You only predict four coordinates in a residue, so how do you get other coordinates in a residue?
The common way is to first use Rosetta to add and pack the sidechains, then optimize the energy with softwares of molecular dynamics (e.g. OpenMM).
I try to find the Internal context encoder code by searching 'internal', but I did not find the code. Can you tell me where is the code of Internal context encoder and External attentive encoder ?

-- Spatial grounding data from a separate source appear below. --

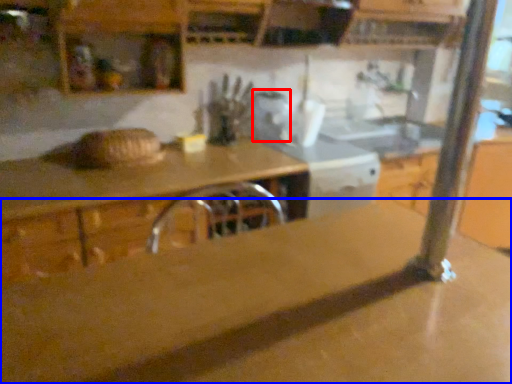 Question: Which object appears closest to the camera in this image, appliance (highlighted by a red box) or countertop (highlighted by a blue box)?

Choices:
 (A) appliance
 (B) countertop

Answer: (B) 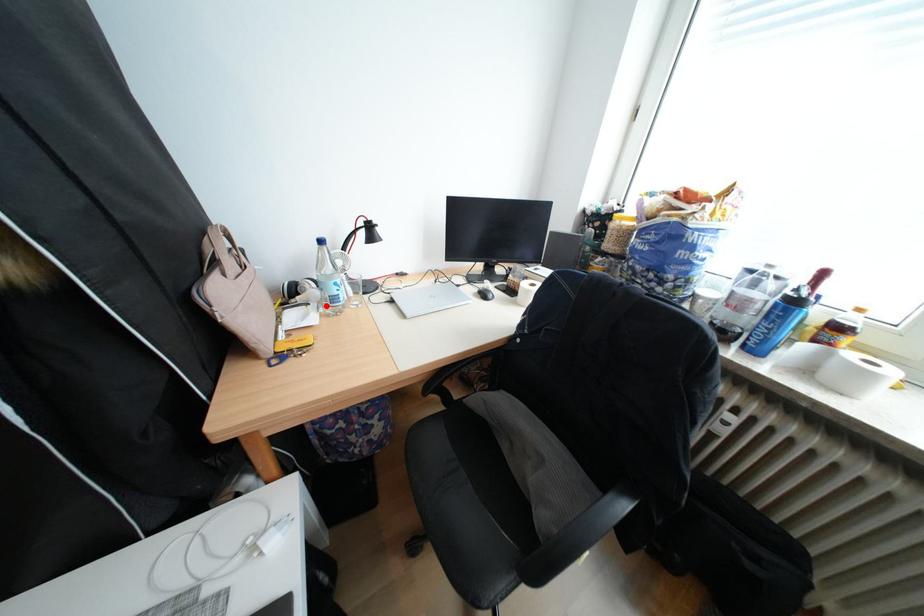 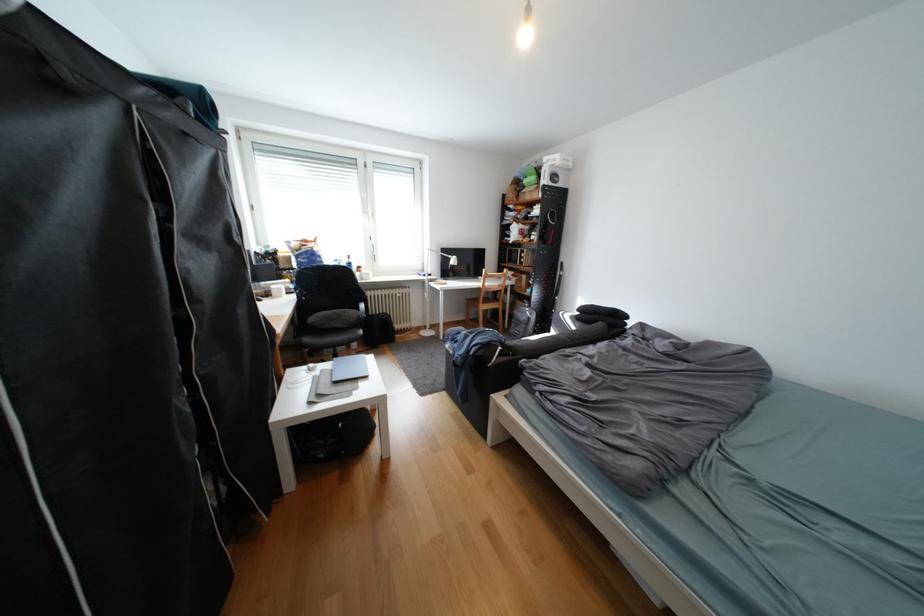 Question: I am providing you with two images of the same scene from different viewpoints. A red point is marked on the first image. Is the red point's position out of view in image 2?

Choices:
 (A) Yes
 (B) No

Answer: (A) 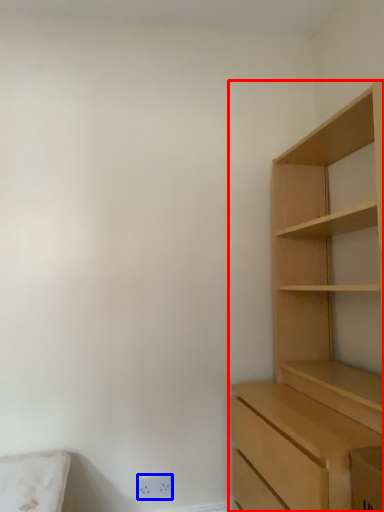 Question: Which of the following is the farthest to the observer, cupboard (highlighted by a red box) or electric outlet (highlighted by a blue box)?

Choices:
 (A) cupboard
 (B) electric outlet

Answer: (B) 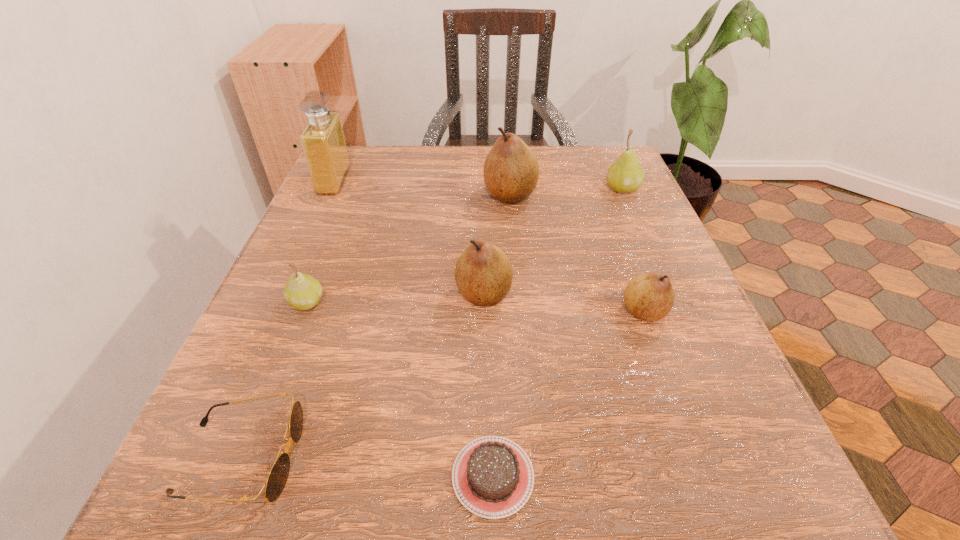 At what (x,y) coordinates should I click in order to perform the action: click on the tallest object. Please return your answer as a coordinate pair (x, y). Image resolution: width=960 pixels, height=540 pixels. Looking at the image, I should click on click(323, 142).

Identify the location of the tallest pear. (511, 171).

Find the location of `the farthest brown pear`. the farthest brown pear is located at coordinates (511, 171).

Locate an element on the screen. The height and width of the screenshot is (540, 960). the right green pear is located at coordinates (626, 175).

Image resolution: width=960 pixels, height=540 pixels. Find the location of `the bigger green pear`. the bigger green pear is located at coordinates (626, 175).

Identify the location of the second smallest brown pear. Image resolution: width=960 pixels, height=540 pixels. (483, 273).

The height and width of the screenshot is (540, 960). I want to click on the smallest brown pear, so click(x=650, y=296).

At what (x,y) coordinates should I click in order to perform the action: click on the smaller green pear. Please return your answer as a coordinate pair (x, y). The image size is (960, 540). Looking at the image, I should click on (302, 291).

Where is `the left green pear`? the left green pear is located at coordinates (302, 291).

I want to click on black sunglasses, so click(x=278, y=475). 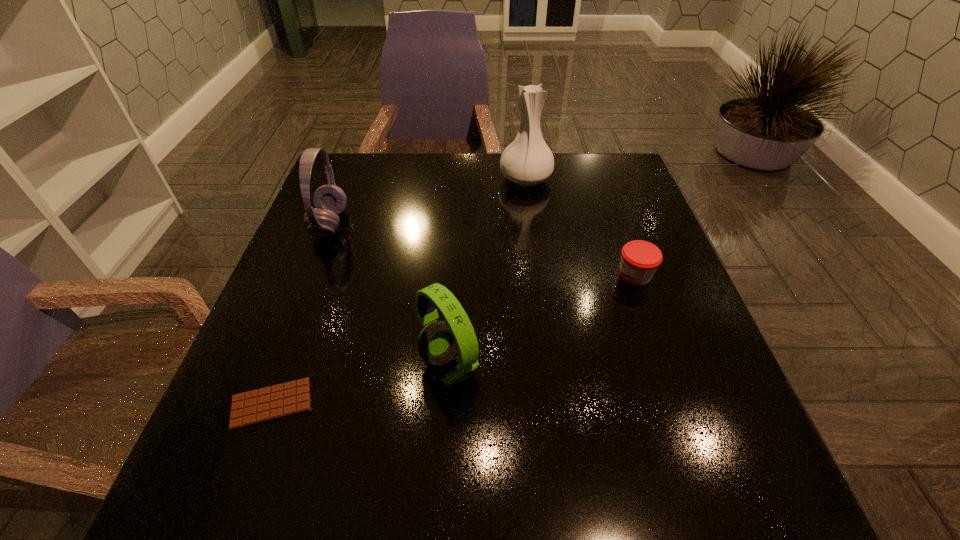 In order to click on free space between the shortest object and the third object from right to left in this screenshot , I will do `click(360, 385)`.

Identify the location of blank region between the left headset and the right headset. Image resolution: width=960 pixels, height=540 pixels. (390, 295).

Where is `vacant area that lies between the third nearest object and the vase`? This screenshot has width=960, height=540. vacant area that lies between the third nearest object and the vase is located at coordinates (580, 227).

Locate an element on the screen. the second closest object to the vase is located at coordinates (329, 200).

Locate an element on the screen. The width and height of the screenshot is (960, 540). the second closest object to the jam is located at coordinates (438, 343).

Locate an element on the screen. The image size is (960, 540). vacant position in the image that satisfies the following two spatial constraints: 1. on the headband and ear cups of the third object from right to left; 2. on the right side of the farther headset is located at coordinates (276, 366).

Locate an element on the screen. This screenshot has height=540, width=960. vacant position in the image that satisfies the following two spatial constraints: 1. on the headband and ear cups of the left headset; 2. on the left side of the third object from right to left is located at coordinates (276, 366). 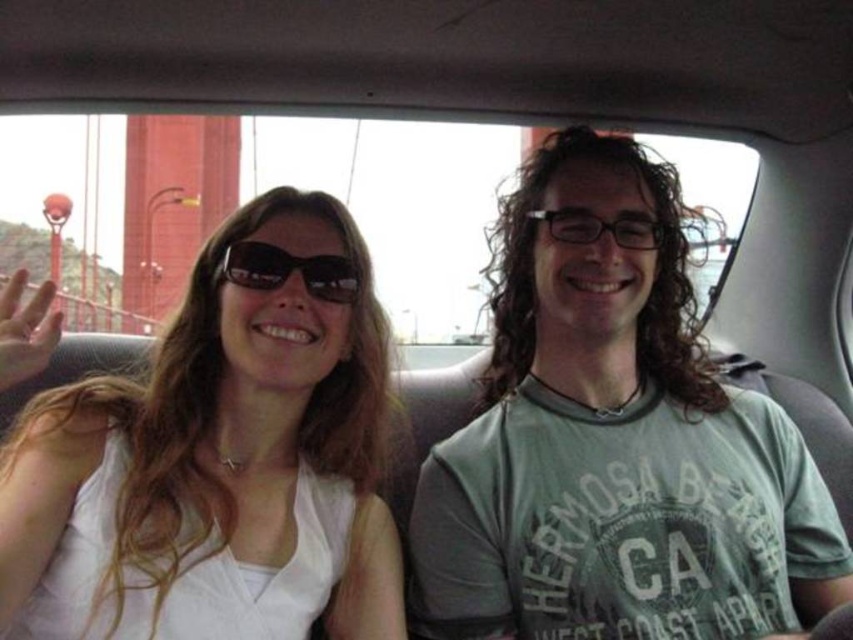 Find the location of a particular element. green cotton t-shirt at center is located at coordinates (614, 445).

This screenshot has height=640, width=853. What are the coordinates of `green cotton t-shirt at center` in the screenshot? It's located at (614, 445).

Is white fabric shirt at left closer to camera compared to transparent plastic glasses at center?

Yes, it is in front of transparent plastic glasses at center.

Does point (344, 568) come in front of point (544, 220)?

Yes, point (344, 568) is in front of point (544, 220).

Find the location of a particular element. white fabric shirt at left is located at coordinates (218, 458).

Is black plastic sunglasses at upper center taller than transparent plastic glasses at center?

Yes, black plastic sunglasses at upper center is taller than transparent plastic glasses at center.

Is the position of black plastic sunglasses at upper center more distant than that of transparent plastic glasses at center?

No, black plastic sunglasses at upper center is in front of transparent plastic glasses at center.

Measure the distance between black plastic sunglasses at upper center and camera.

3.87 feet

The height and width of the screenshot is (640, 853). Find the location of `black plastic sunglasses at upper center`. black plastic sunglasses at upper center is located at coordinates (289, 269). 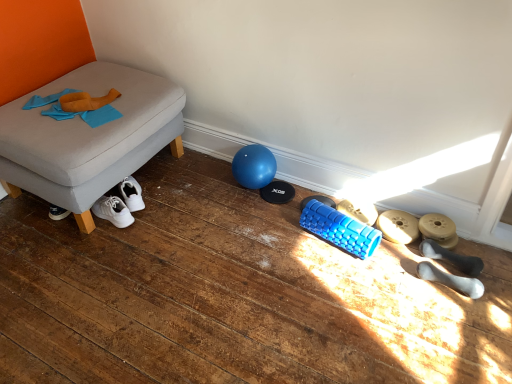 Question: Considering the relative sizes of matte gray dumbbell at lower right, which appears as the 4th footwear when viewed from the front, and white rubber dumbbell at lower right, which ranks as the first footwear in front-to-back order, in the image provided, is matte gray dumbbell at lower right, which appears as the 4th footwear when viewed from the front, wider than white rubber dumbbell at lower right, which ranks as the first footwear in front-to-back order,?

Choices:
 (A) yes
 (B) no

Answer: (A)

Question: Can you confirm if matte gray dumbbell at lower right, which appears as the 4th footwear when viewed from the front, is bigger than white rubber dumbbell at lower right, placed as the 5th footwear when sorted from back to front?

Choices:
 (A) no
 (B) yes

Answer: (A)

Question: Considering the relative positions of matte gray dumbbell at lower right, the 2th footwear positioned from the back, and white rubber dumbbell at lower right, which ranks as the first footwear in front-to-back order, in the image provided, is matte gray dumbbell at lower right, the 2th footwear positioned from the back, to the right of white rubber dumbbell at lower right, which ranks as the first footwear in front-to-back order, from the viewer's perspective?

Choices:
 (A) no
 (B) yes

Answer: (A)

Question: Are matte gray dumbbell at lower right, which appears as the 4th footwear when viewed from the front, and white rubber dumbbell at lower right, which ranks as the first footwear in front-to-back order, located far from each other?

Choices:
 (A) yes
 (B) no

Answer: (B)

Question: Considering the relative sizes of matte gray dumbbell at lower right, the 2th footwear positioned from the back, and white rubber dumbbell at lower right, placed as the 5th footwear when sorted from back to front, in the image provided, is matte gray dumbbell at lower right, the 2th footwear positioned from the back, thinner than white rubber dumbbell at lower right, placed as the 5th footwear when sorted from back to front,?

Choices:
 (A) yes
 (B) no

Answer: (B)

Question: Relative to matte gray dumbbell at lower right, which appears as the 4th footwear when viewed from the front, is white rubber dumbbell at lower right, placed as the 5th footwear when sorted from back to front, in front or behind?

Choices:
 (A) behind
 (B) front

Answer: (B)

Question: From a real-world perspective, is white rubber dumbbell at lower right, which ranks as the first footwear in front-to-back order, physically located above or below matte gray dumbbell at lower right, the 2th footwear positioned from the back?

Choices:
 (A) below
 (B) above

Answer: (B)

Question: Is white rubber dumbbell at lower right, placed as the 5th footwear when sorted from back to front, bigger or smaller than matte gray dumbbell at lower right, the 2th footwear positioned from the back?

Choices:
 (A) small
 (B) big

Answer: (B)

Question: From the image's perspective, is white rubber dumbbell at lower right, placed as the 5th footwear when sorted from back to front, above or below matte gray dumbbell at lower right, which appears as the 4th footwear when viewed from the front?

Choices:
 (A) above
 (B) below

Answer: (B)

Question: Is blue rubber roller at lower center, which ranks as the first footwear in back-to-front order, spatially inside matte gray dumbbell at lower right, the 2th footwear positioned from the back, or outside of it?

Choices:
 (A) outside
 (B) inside

Answer: (A)

Question: From a real-world perspective, is blue rubber roller at lower center, the fifth footwear positioned from the front, positioned above or below matte gray dumbbell at lower right, which appears as the 4th footwear when viewed from the front?

Choices:
 (A) below
 (B) above

Answer: (B)

Question: Considering the positions of blue rubber roller at lower center, which ranks as the first footwear in back-to-front order, and matte gray dumbbell at lower right, which appears as the 4th footwear when viewed from the front, in the image, is blue rubber roller at lower center, which ranks as the first footwear in back-to-front order, wider or thinner than matte gray dumbbell at lower right, which appears as the 4th footwear when viewed from the front,?

Choices:
 (A) wide
 (B) thin

Answer: (B)

Question: From their relative heights in the image, would you say blue rubber roller at lower center, the fifth footwear positioned from the front, is taller or shorter than matte gray dumbbell at lower right, which appears as the 4th footwear when viewed from the front?

Choices:
 (A) short
 (B) tall

Answer: (A)

Question: Is gray fabric ottoman at left to the left or to the right of white rubber dumbbells at lower right, the 2th footwear from the front, in the image?

Choices:
 (A) right
 (B) left

Answer: (B)

Question: Based on their sizes in the image, would you say gray fabric ottoman at left is bigger or smaller than white rubber dumbbells at lower right, the 4th footwear from the back?

Choices:
 (A) big
 (B) small

Answer: (A) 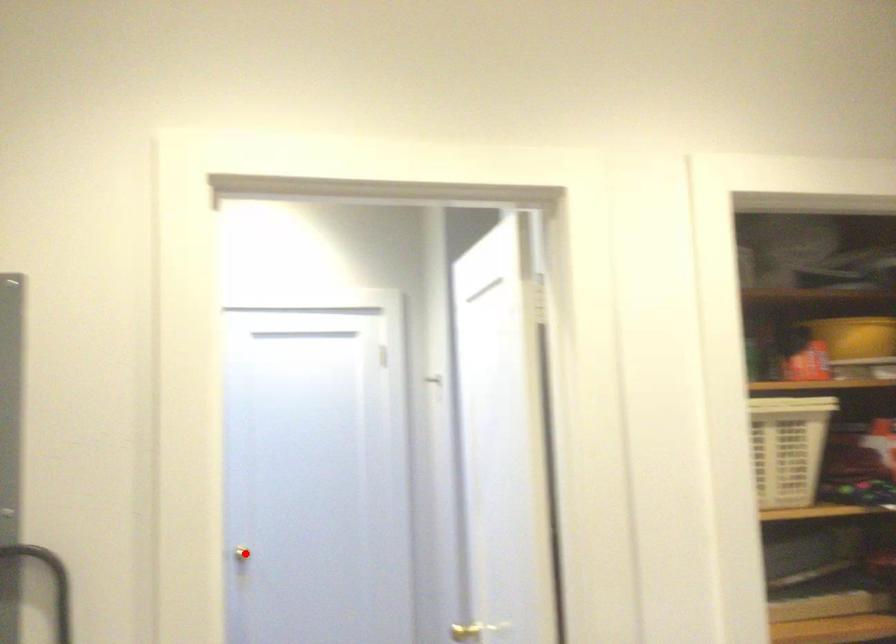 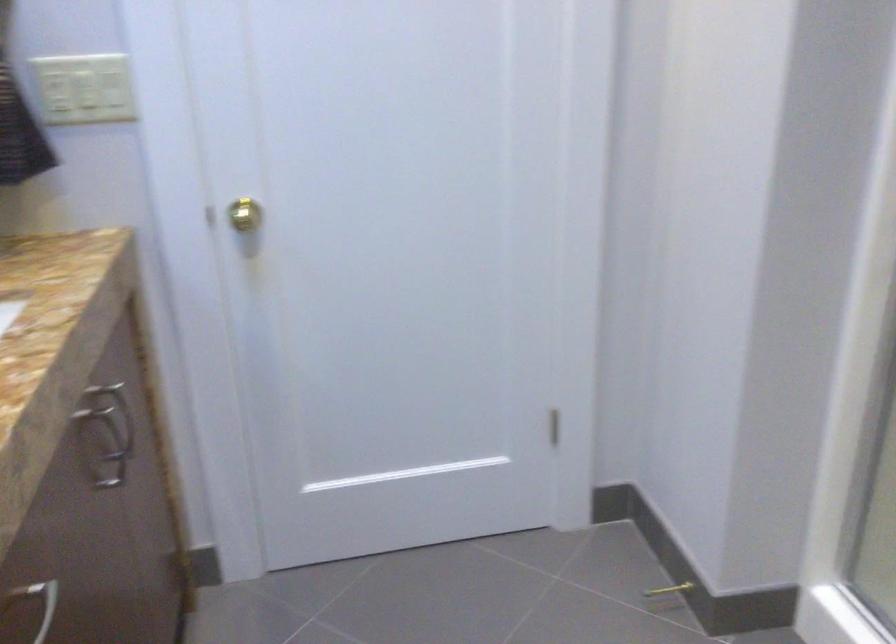 The point at the highlighted location is marked in the first image. Where is the corresponding point in the second image?

(240, 214)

Codes for creating these layers: internal context encoder: https://github.com/THUNLP-MT/MEAN/blob/main/models/MCAttGNN/mc_egnn.py#L273 external attentive encoder: https://github.com/THUNLP-MT/MEAN/blob/main/models/MCAttGNN/mc_egnn.py#L278
Hello author, this amino acid residue seems a bit weird, why does the carboxyl group only lose one H atom, it should lose a whole hydroxyl group in the condensation reaction?
.What's more , I’m curious about the predicted Z coordinate in what coordinate system, if it is in the absolute coordinate system, will the rotating antibody predict the same coordinate?
Yes, this figure is wrong. We have corrected it in the camera ready version but the arxiv preprint has not been updated. It will be updated soon. The predicted coordinates are in absolute Cartesian system. If the input antibody rotates, the output will have the same rotation.